Mozambique Elections: Writers want urgent Mondlane, Chapo meeting for radical state reform
FILE - For illustration purposes only [File photo: Lusa]
The Council of State, a body that advises the Mozambican President, met in Maputo on Wednesday, and called for “far-reaching reforms” in the country’s electoral legislation.
The statement from the Council of State suggests a “timely and inclusive revision of the electoral law”, which will deal with the professionalisation of the electoral management bodies and separating them from political parties as a way of ending election and post-election conflicts.
The Council of State thinks it necessary to adopt these measures conducive to the promotion of transparency and to making elections credible.
Taking the political parties out of the election bodies will doubtless prove the most difficult part of this package. For the politicisation of the National Elections Commission (CNE) dates back to the 1992 peace agreement between the government and Renamo, in which Renamo insisted on a clause giving it the right to appoint a third of the CNE.
In vain did the then Justice Minister, the late Ali Dauto, propose a small, professional and non-political CNE. His proposal was for essentially a judicial body, and Renamo immediately rejected it.
And if Renamo was to appoint a third of the CNE, then Frelimo and the other parties would appoint the other two thirds.
Subsequently, the electoral legislation was repeatedly amended, but the debate over the CNE was always about how many members each party should appoint.
Twice (in 2008 and 2012) Frelimo proposed a complete separation between the political parties and the CNE. Instead, the CNE should be drawn exclusively from civil society organisations.
We will never know how this would have worked, since Renamo simply refused to discuss the proposal. Senior Renamo parliamentarians even declared “elections belong to the political parties”.
The current system came into being thanks to amendments approved by the country’s parliament, the Assembly of the Republic, in February 2013. Frelimo abandoned its call for a non-political CNE, and went along with the Renamo proposal for a large CNE (17 members), with mini-CNEs in all the provinces and districts, with members appointed on a political party basis.

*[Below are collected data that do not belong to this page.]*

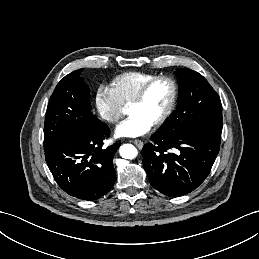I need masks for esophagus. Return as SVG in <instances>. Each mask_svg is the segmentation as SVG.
I'll list each match as a JSON object with an SVG mask.
<instances>
[{
    "label": "esophagus",
    "instance_id": "34e87169",
    "mask_svg": "<svg viewBox=\"0 0 259 259\" xmlns=\"http://www.w3.org/2000/svg\"><path fill=\"white\" fill-rule=\"evenodd\" d=\"M131 142H133L139 149H141L144 145L141 140H132Z\"/></svg>",
    "mask_w": 259,
    "mask_h": 259
}]
</instances>
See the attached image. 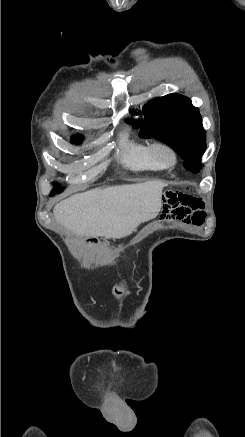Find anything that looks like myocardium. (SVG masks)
<instances>
[{"mask_svg":"<svg viewBox=\"0 0 245 437\" xmlns=\"http://www.w3.org/2000/svg\"><path fill=\"white\" fill-rule=\"evenodd\" d=\"M152 154L165 166H172L177 163L178 155L176 150L164 142H154L150 145Z\"/></svg>","mask_w":245,"mask_h":437,"instance_id":"obj_1","label":"myocardium"}]
</instances>
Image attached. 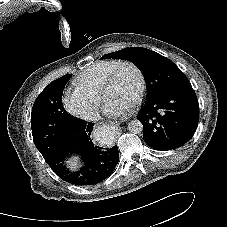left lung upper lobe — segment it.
Here are the masks:
<instances>
[{
	"instance_id": "5c2ea615",
	"label": "left lung upper lobe",
	"mask_w": 227,
	"mask_h": 227,
	"mask_svg": "<svg viewBox=\"0 0 227 227\" xmlns=\"http://www.w3.org/2000/svg\"><path fill=\"white\" fill-rule=\"evenodd\" d=\"M126 59L142 72L146 86V101L174 89L191 86L184 73L168 58L146 48H125L102 57Z\"/></svg>"
}]
</instances>
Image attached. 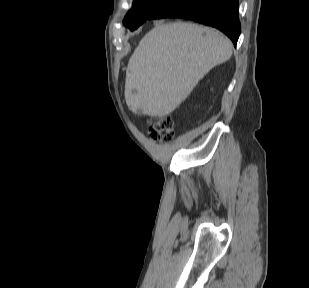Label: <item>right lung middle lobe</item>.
Listing matches in <instances>:
<instances>
[{
    "instance_id": "dd1d6c3e",
    "label": "right lung middle lobe",
    "mask_w": 309,
    "mask_h": 288,
    "mask_svg": "<svg viewBox=\"0 0 309 288\" xmlns=\"http://www.w3.org/2000/svg\"><path fill=\"white\" fill-rule=\"evenodd\" d=\"M172 1L173 0H134L132 9L125 16L123 24L131 30H134Z\"/></svg>"
}]
</instances>
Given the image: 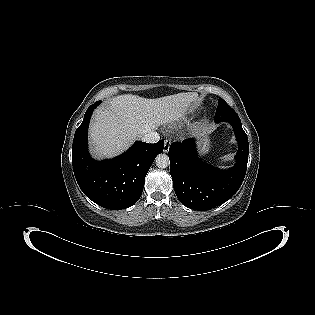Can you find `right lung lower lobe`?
Listing matches in <instances>:
<instances>
[{"label":"right lung lower lobe","mask_w":315,"mask_h":315,"mask_svg":"<svg viewBox=\"0 0 315 315\" xmlns=\"http://www.w3.org/2000/svg\"><path fill=\"white\" fill-rule=\"evenodd\" d=\"M91 105L77 128L72 147V164L77 183L93 202L110 210L135 204L143 192L145 176L155 157L163 151L164 140L155 144L137 141L122 155L104 161L92 159L87 149Z\"/></svg>","instance_id":"1"}]
</instances>
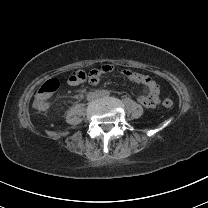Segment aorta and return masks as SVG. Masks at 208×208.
Masks as SVG:
<instances>
[{
  "label": "aorta",
  "instance_id": "aorta-1",
  "mask_svg": "<svg viewBox=\"0 0 208 208\" xmlns=\"http://www.w3.org/2000/svg\"><path fill=\"white\" fill-rule=\"evenodd\" d=\"M100 96H101L102 99L107 100V99L110 98L111 93H110L109 90L104 89V90L101 91Z\"/></svg>",
  "mask_w": 208,
  "mask_h": 208
}]
</instances>
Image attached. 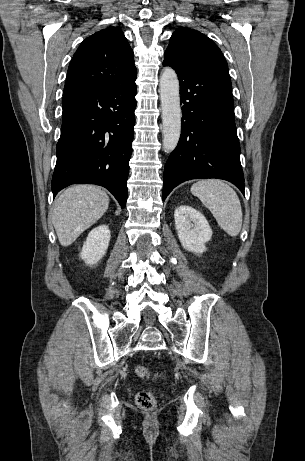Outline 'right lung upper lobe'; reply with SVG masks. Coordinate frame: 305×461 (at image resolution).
I'll use <instances>...</instances> for the list:
<instances>
[{
    "label": "right lung upper lobe",
    "mask_w": 305,
    "mask_h": 461,
    "mask_svg": "<svg viewBox=\"0 0 305 461\" xmlns=\"http://www.w3.org/2000/svg\"><path fill=\"white\" fill-rule=\"evenodd\" d=\"M135 76L133 51L124 34L118 28H106L86 38L75 52L64 96L106 89Z\"/></svg>",
    "instance_id": "obj_1"
}]
</instances>
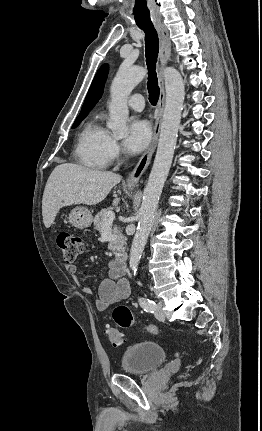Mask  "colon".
Masks as SVG:
<instances>
[{
    "label": "colon",
    "mask_w": 262,
    "mask_h": 431,
    "mask_svg": "<svg viewBox=\"0 0 262 431\" xmlns=\"http://www.w3.org/2000/svg\"><path fill=\"white\" fill-rule=\"evenodd\" d=\"M57 244L66 263H73L83 253L85 246L83 238L71 232L60 233L57 237ZM112 316L121 327H130L135 321L131 310L125 305L117 306L113 310ZM144 329L150 334L160 333V329L156 326L146 325ZM106 332L114 346H119L123 342L122 335L116 328L107 326Z\"/></svg>",
    "instance_id": "5ec220e1"
}]
</instances>
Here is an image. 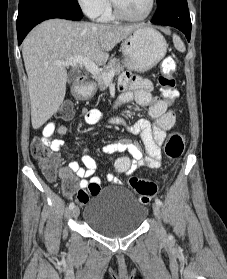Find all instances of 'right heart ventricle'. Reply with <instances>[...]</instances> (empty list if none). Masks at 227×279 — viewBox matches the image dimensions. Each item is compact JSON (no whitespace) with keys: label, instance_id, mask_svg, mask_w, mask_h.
Returning <instances> with one entry per match:
<instances>
[{"label":"right heart ventricle","instance_id":"obj_1","mask_svg":"<svg viewBox=\"0 0 227 279\" xmlns=\"http://www.w3.org/2000/svg\"><path fill=\"white\" fill-rule=\"evenodd\" d=\"M101 20L111 21L115 19V15L111 11L110 6L100 15Z\"/></svg>","mask_w":227,"mask_h":279}]
</instances>
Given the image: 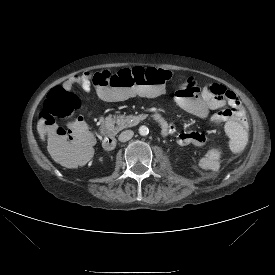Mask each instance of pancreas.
<instances>
[{"label": "pancreas", "mask_w": 275, "mask_h": 275, "mask_svg": "<svg viewBox=\"0 0 275 275\" xmlns=\"http://www.w3.org/2000/svg\"><path fill=\"white\" fill-rule=\"evenodd\" d=\"M141 120V116H135V115H117L114 117V122L117 125V130L120 131L127 127H132L137 125Z\"/></svg>", "instance_id": "1"}]
</instances>
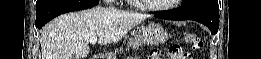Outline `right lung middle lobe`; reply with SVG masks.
<instances>
[{
	"label": "right lung middle lobe",
	"mask_w": 261,
	"mask_h": 59,
	"mask_svg": "<svg viewBox=\"0 0 261 59\" xmlns=\"http://www.w3.org/2000/svg\"><path fill=\"white\" fill-rule=\"evenodd\" d=\"M48 0H37L36 9L40 8Z\"/></svg>",
	"instance_id": "right-lung-middle-lobe-1"
}]
</instances>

The CNE’s executive body, the Electoral Administration Technical Secretariat (STAE), was also appointed on a party political basis, and had branches in every province and district.
This gave the country a bloated electoral apparatus, with thousands of political appointees looking over each other’s shoulders.
The Council of State was obliquely calling for the abolition of this system but made no specific recommendations as to what should be put in its place, other than that the electoral management bodies should be professional.
The Council urged that “the live forces of society should strengthen dialogue which leads to consensus about the future of the country”. It wanted those forces “to seek solution to the problems the country is going though, in order to consolidate social cohesion”.
On the fight against Islamist terrorism in the northern province of Cabo Delgado, the Council of State praised the Mozambican defence and security forces and their Rwandan allies “for the results obtained in the fight against terrorism and in improving the protection of Mozambcans and their property”.
The FDS, the Council said, “are called upon to guarantee the normal functioning of institutions, and of the lives of Mozambicans”.
Among the members of the Council of State are the two previous Presidents, Joaquim Chissano and Armando Guebuza, and the leader of Renamo, Ossufo Momade, as the runner-up in the last presidential election.